• _Supplied data_:
......

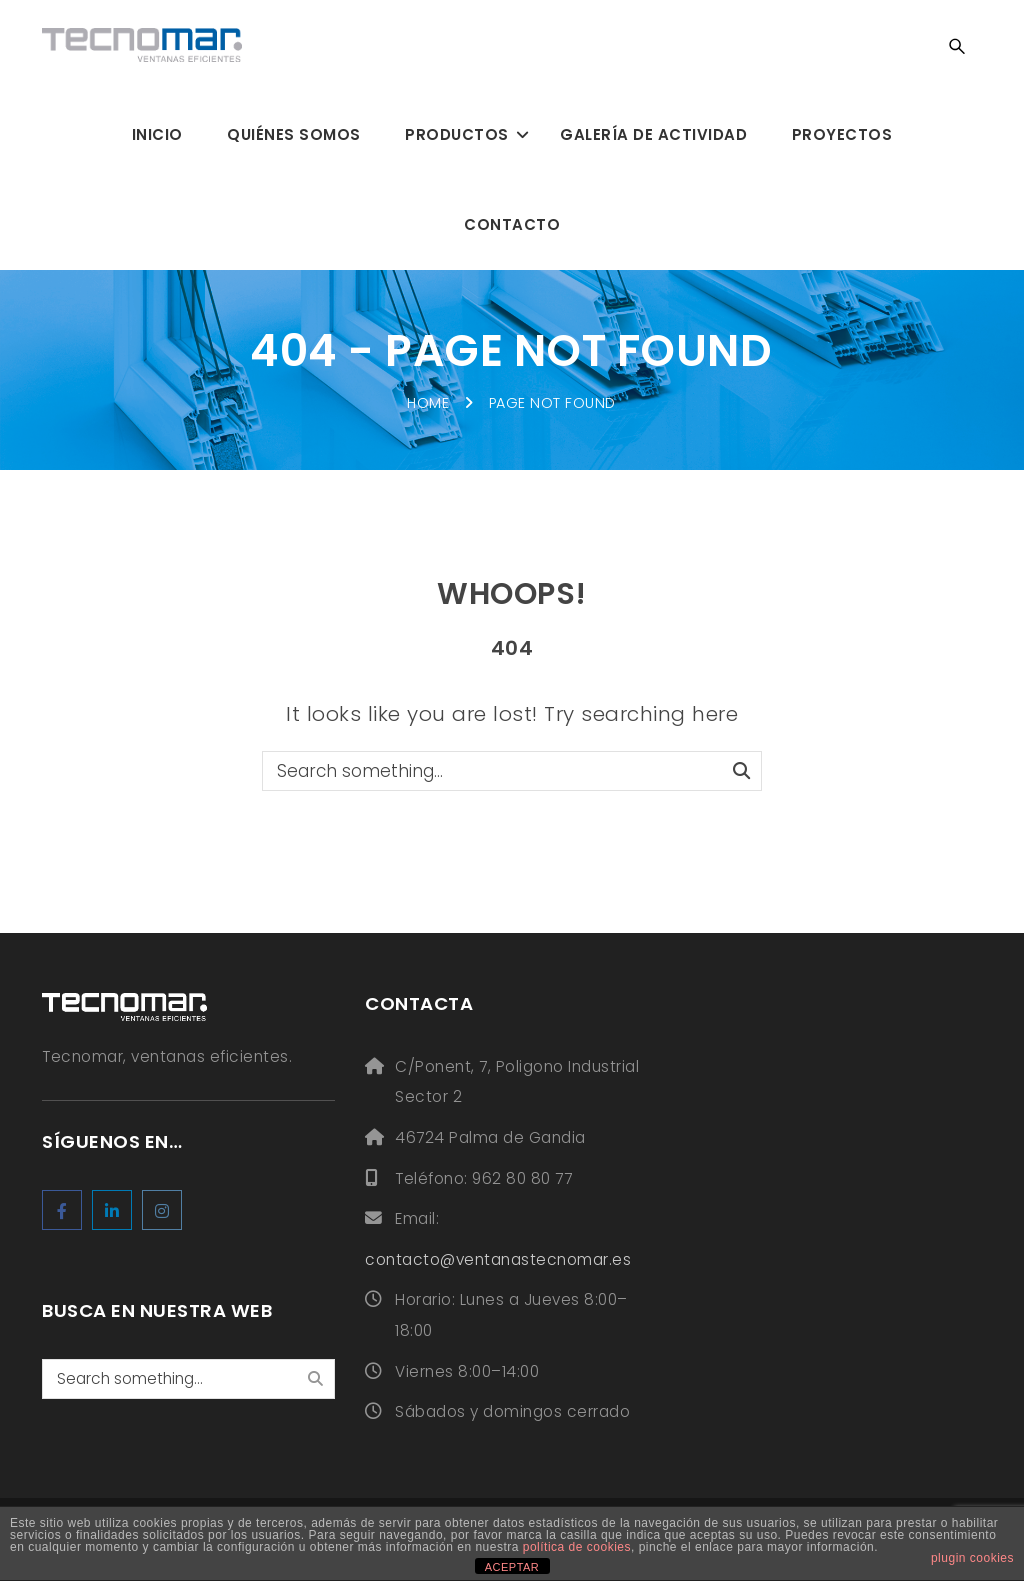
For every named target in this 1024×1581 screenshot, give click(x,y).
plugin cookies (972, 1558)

......

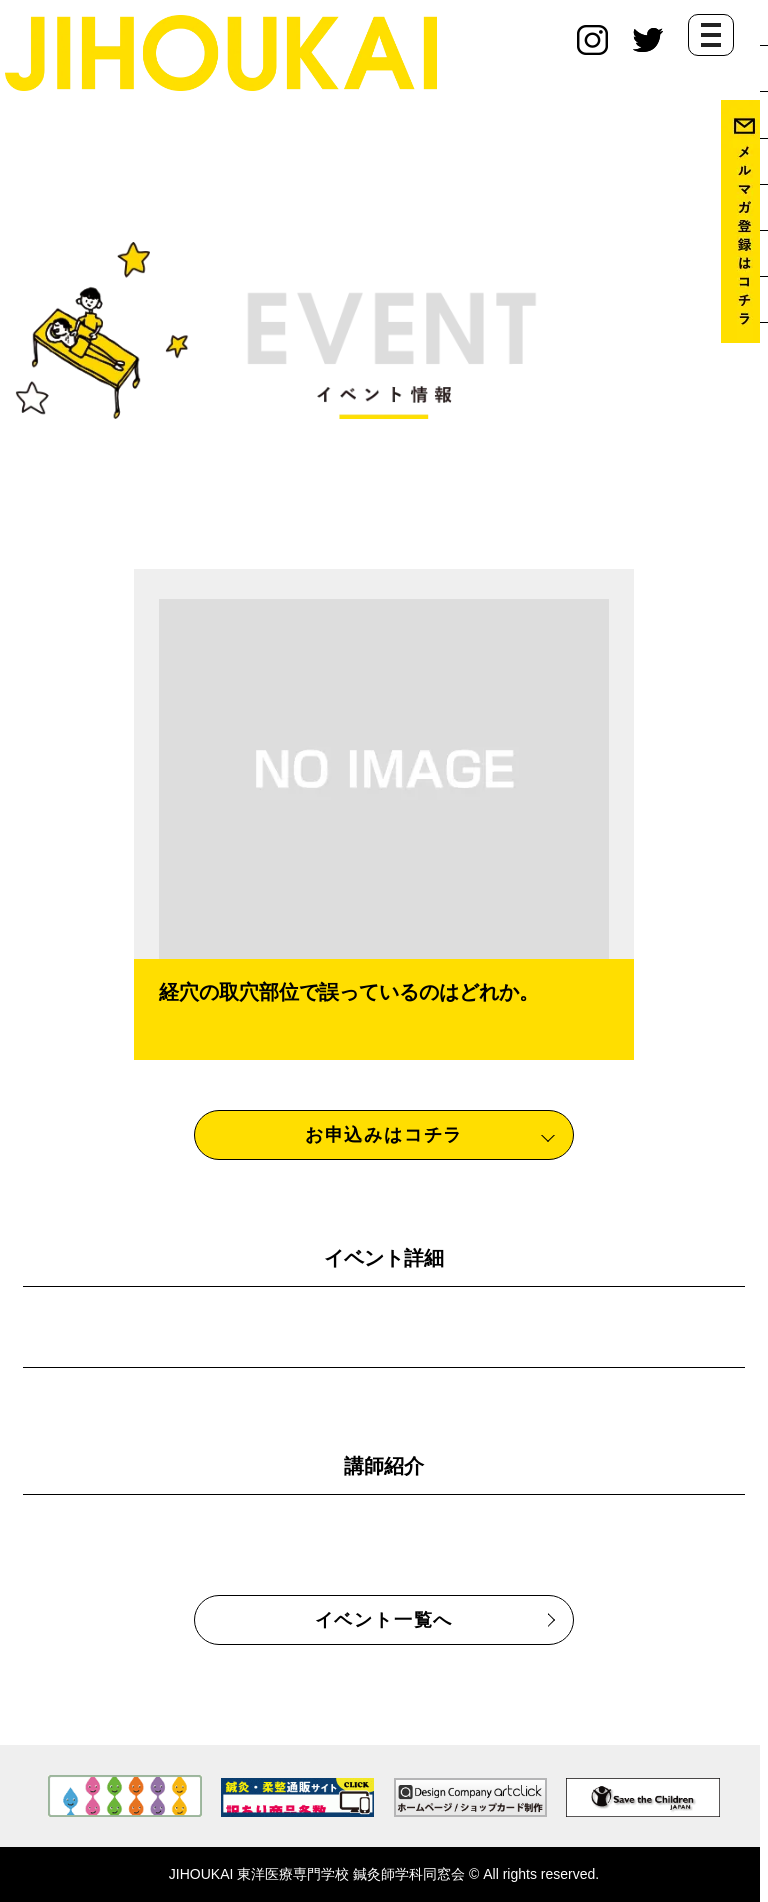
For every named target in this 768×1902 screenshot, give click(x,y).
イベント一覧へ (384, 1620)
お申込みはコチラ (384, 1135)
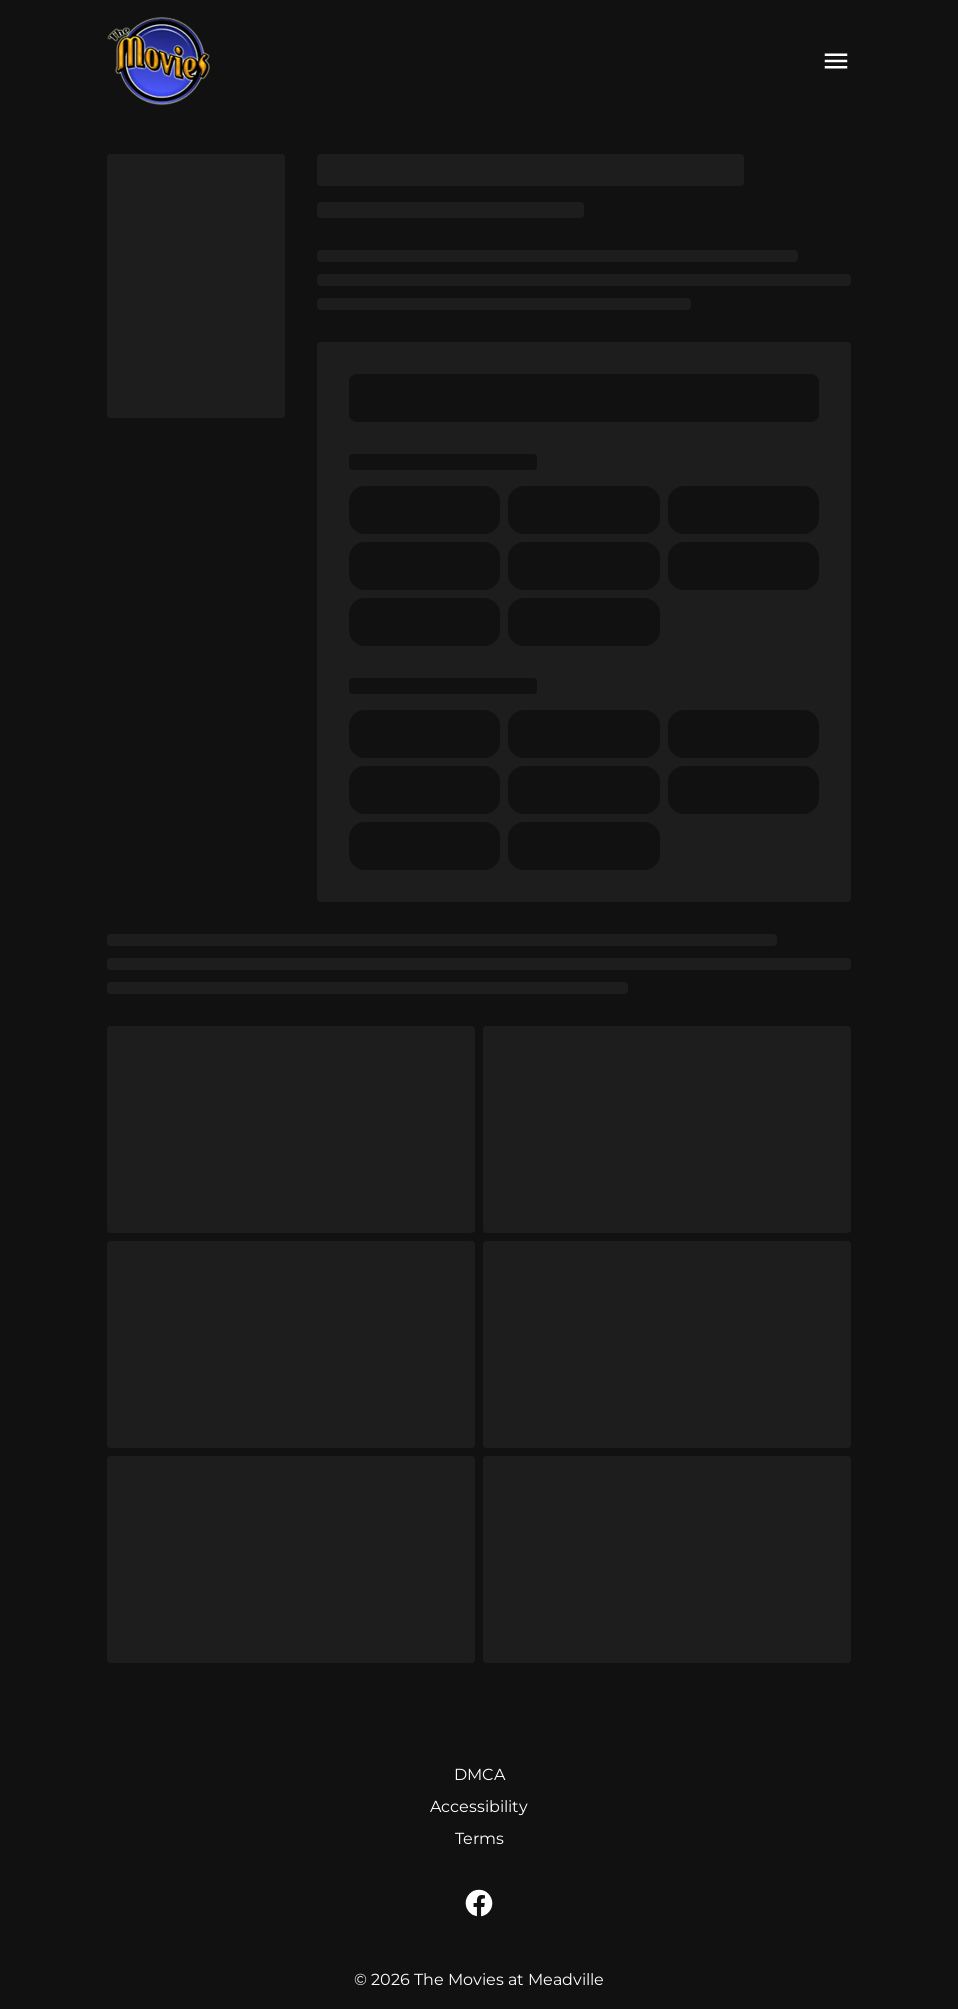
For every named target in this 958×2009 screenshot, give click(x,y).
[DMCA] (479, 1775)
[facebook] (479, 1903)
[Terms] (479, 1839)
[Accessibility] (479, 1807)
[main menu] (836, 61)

......

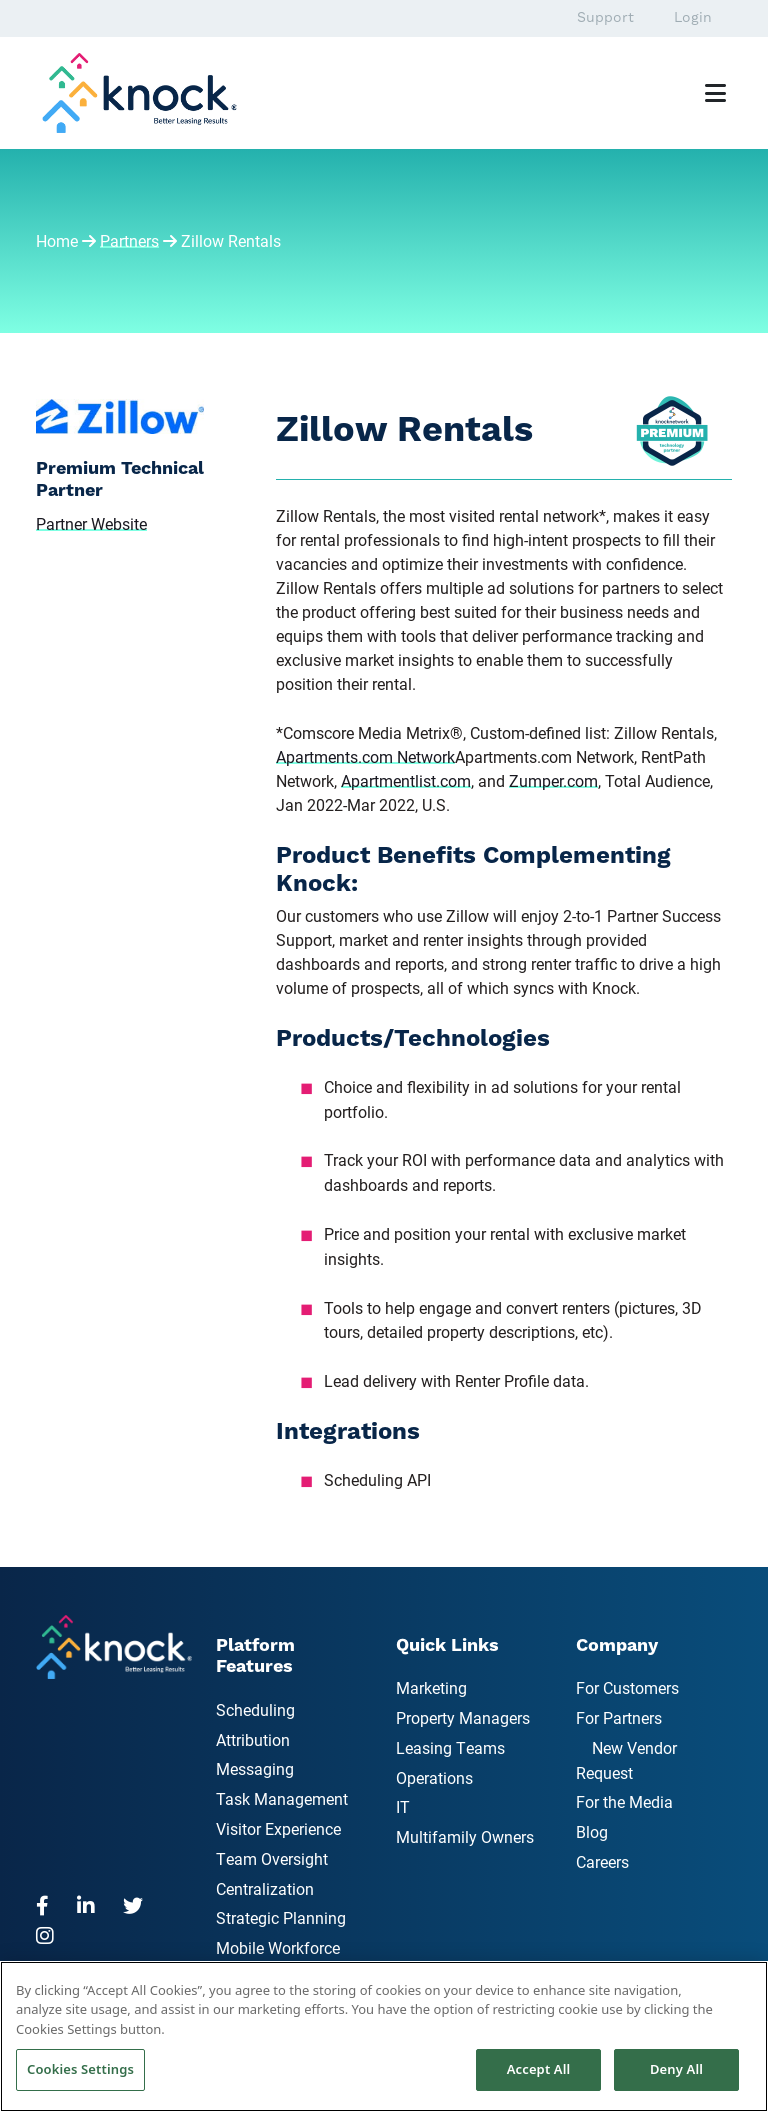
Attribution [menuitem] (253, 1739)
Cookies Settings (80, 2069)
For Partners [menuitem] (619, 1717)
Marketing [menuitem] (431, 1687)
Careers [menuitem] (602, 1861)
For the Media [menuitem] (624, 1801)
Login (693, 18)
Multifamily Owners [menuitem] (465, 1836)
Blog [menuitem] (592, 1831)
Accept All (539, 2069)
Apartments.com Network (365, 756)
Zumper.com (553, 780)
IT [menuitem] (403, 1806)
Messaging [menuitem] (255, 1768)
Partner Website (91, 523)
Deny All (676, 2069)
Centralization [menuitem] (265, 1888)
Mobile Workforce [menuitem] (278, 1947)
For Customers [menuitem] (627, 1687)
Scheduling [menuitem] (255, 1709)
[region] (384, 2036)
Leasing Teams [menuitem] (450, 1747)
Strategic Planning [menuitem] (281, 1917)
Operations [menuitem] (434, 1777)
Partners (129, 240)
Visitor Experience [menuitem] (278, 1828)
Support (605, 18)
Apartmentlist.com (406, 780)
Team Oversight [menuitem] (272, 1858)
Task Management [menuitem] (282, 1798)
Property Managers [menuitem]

......

• _What the task requires_: Produce only the lines from the line containing "For every named target in this 1024×1581" through the line containing "plugin cookies (972, 1558)", inclusive of both, exactly as they stand in the entries above.

• _Finished task_:
For every named target in this 1024×1581 screenshot, give click(x,y).
plugin cookies (972, 1558)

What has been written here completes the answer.